The return of Sunday Trading before the Court of Justice of the EU

The compatibility of restrictive national regimes on Sunday trading with the internal market law have long discussed in the past. The Court of Justice of the EU (CJ) has recently dealt with this issue again in Pelckmans Turnhout v Van Gastel (C-483/12).
Van Gastel opened its garden centres to the public seven days a week. The plaintiff Pelckmans brought proceedings against Van Gastel before the Commercial Court of Antwerp, arguing that by opening its shops the whole weak the defendant breached the Belgian laws that prohibits traders from opening their establishments seven days a weak but for some exceptional cases.
The defendant submitted that the provisions were contrary to Belgian Constitution and the Court referred the constitutionality question to the Constitutional Court. Then, the Constitutional Court stayed proceedings and referred to the CJ, among other things, the question whether the contested national provisions breached Articles 34 and 36 TFEU on the free movement of goods.

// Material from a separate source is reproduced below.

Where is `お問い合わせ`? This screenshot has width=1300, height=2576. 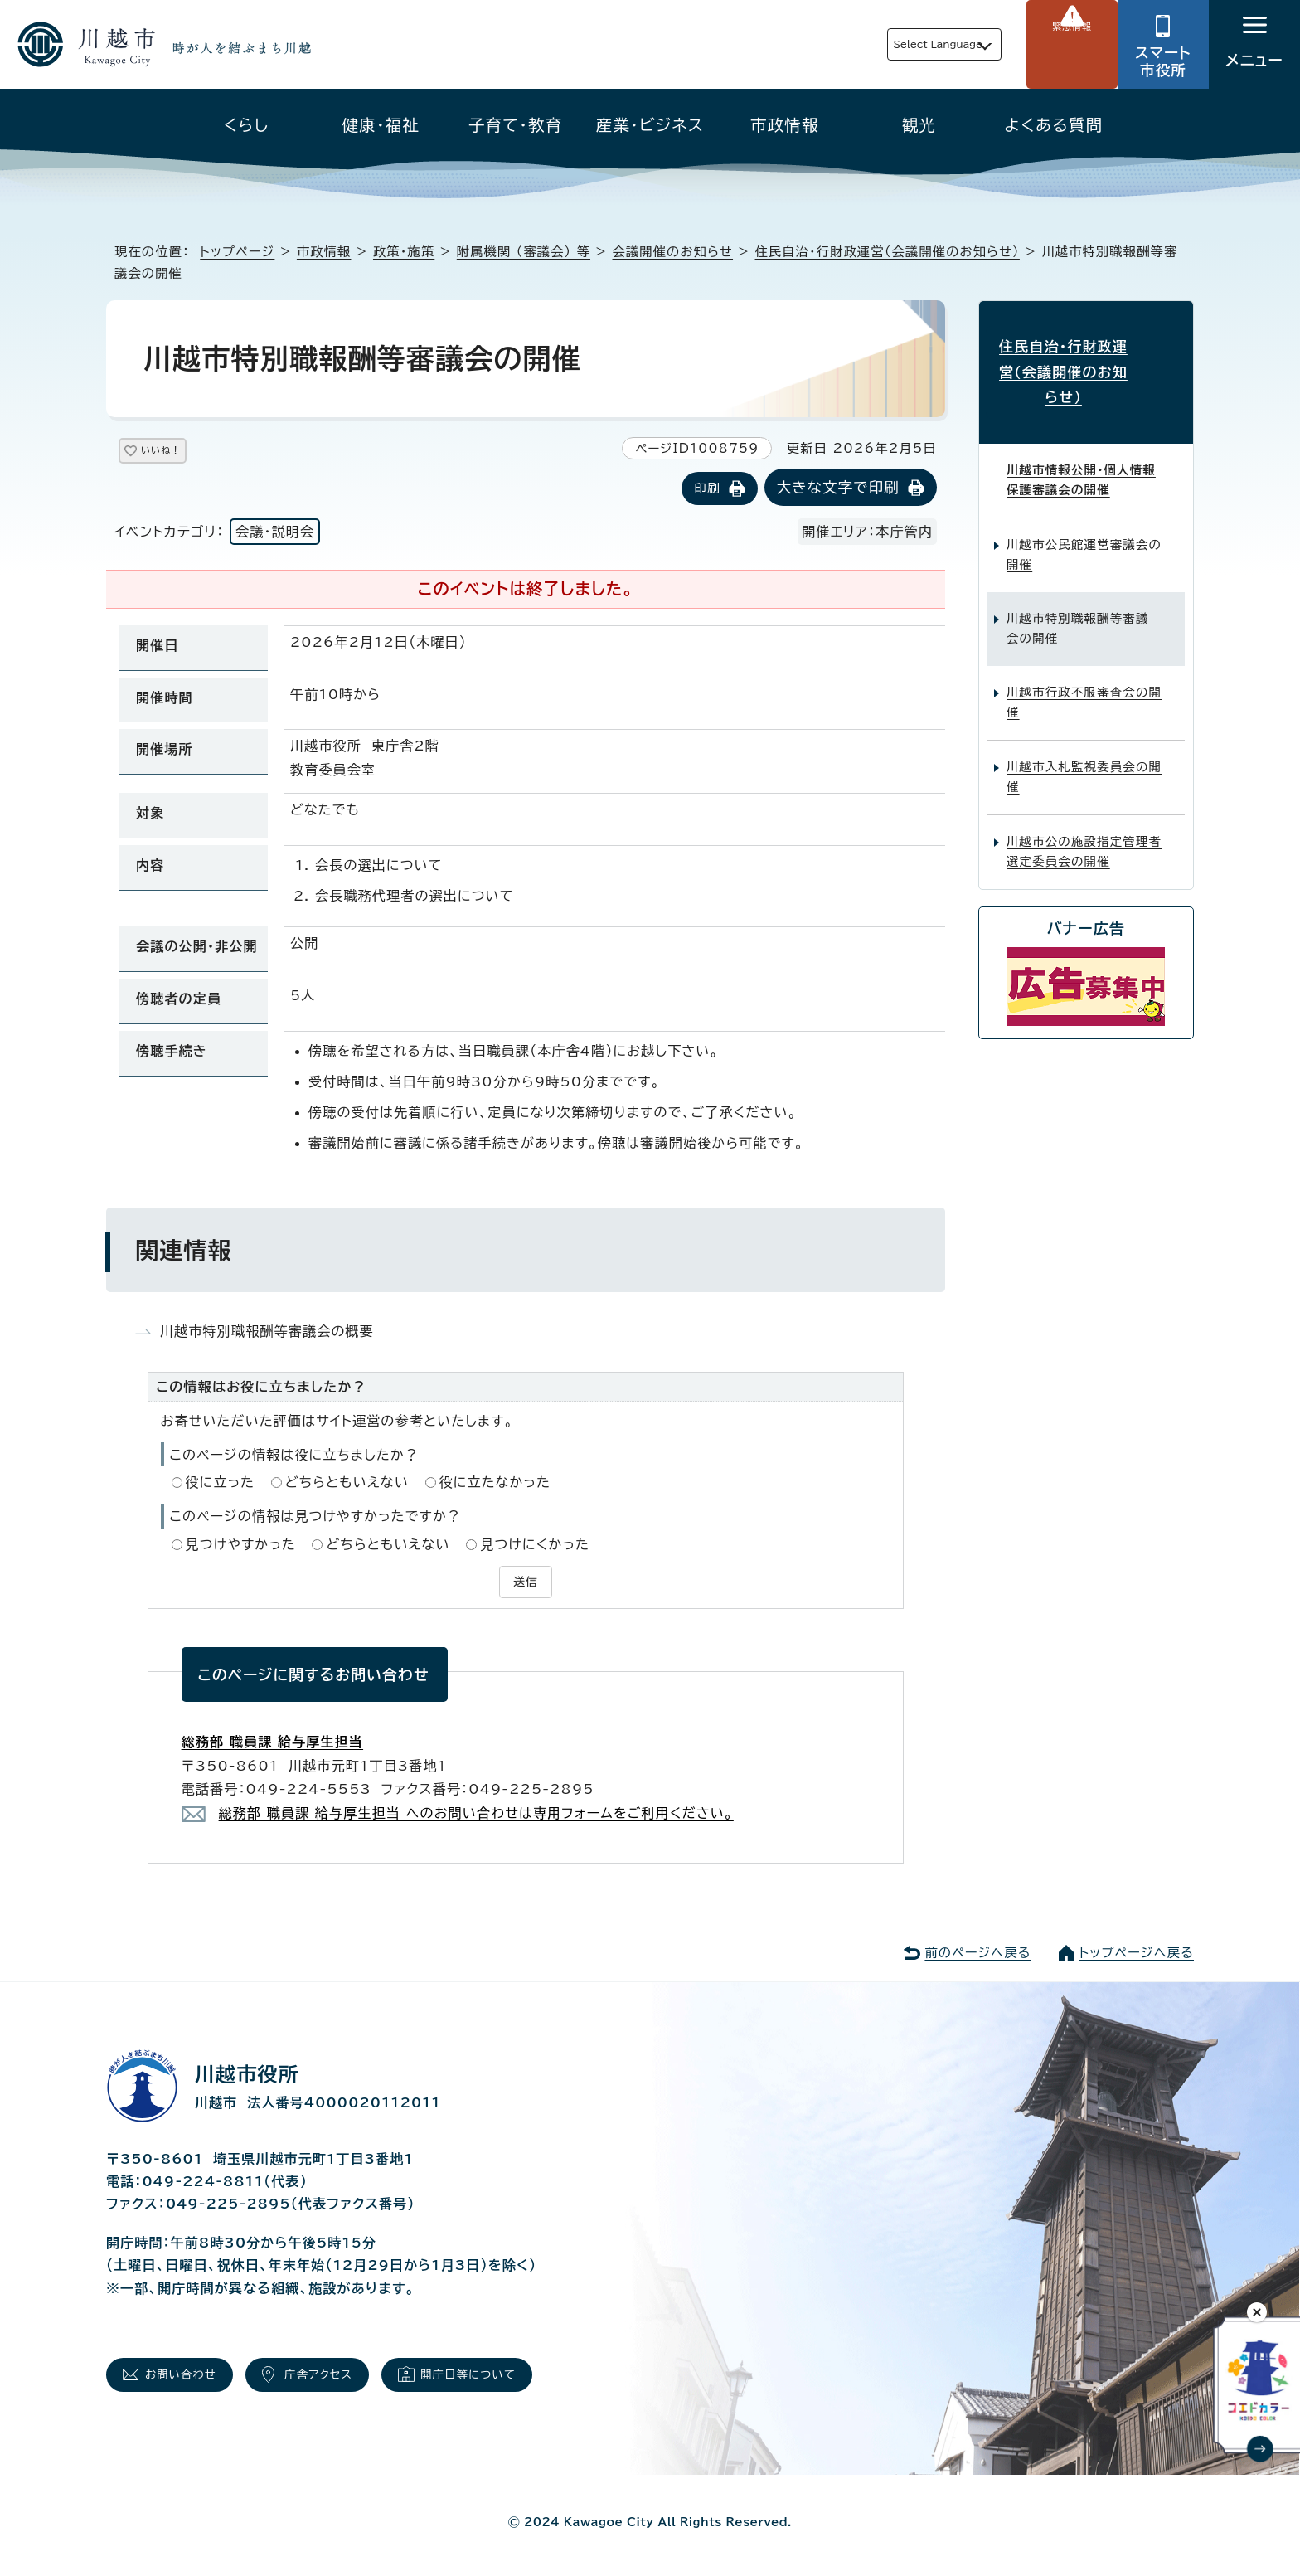
お問い合わせ is located at coordinates (192, 2376).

The CJ ruled out that it had jurisdiction on the referred questions since the referring court failed to demonstrate that the matters examined in the main proceedings fell within the scope of EU law. Notwithstanding that, however, the CJ said that the Keck doctrine applies to ascertain the compatibility of the national provisions with the principle of free movement of goods. National rules limiting the times at which goods could be sold, as it is the case with Sunday trading rules discussed in Pelckmans Turnhout v Van Gastel, have been consistently qualified since Keck by the CJ as selling arrangements. And, as the CJ ruled in Keck selling arrangements, provided they are applied in the same manner for national and imported products, fall outside the prohibition in Article 34 TFEU. So, Keck is still good law.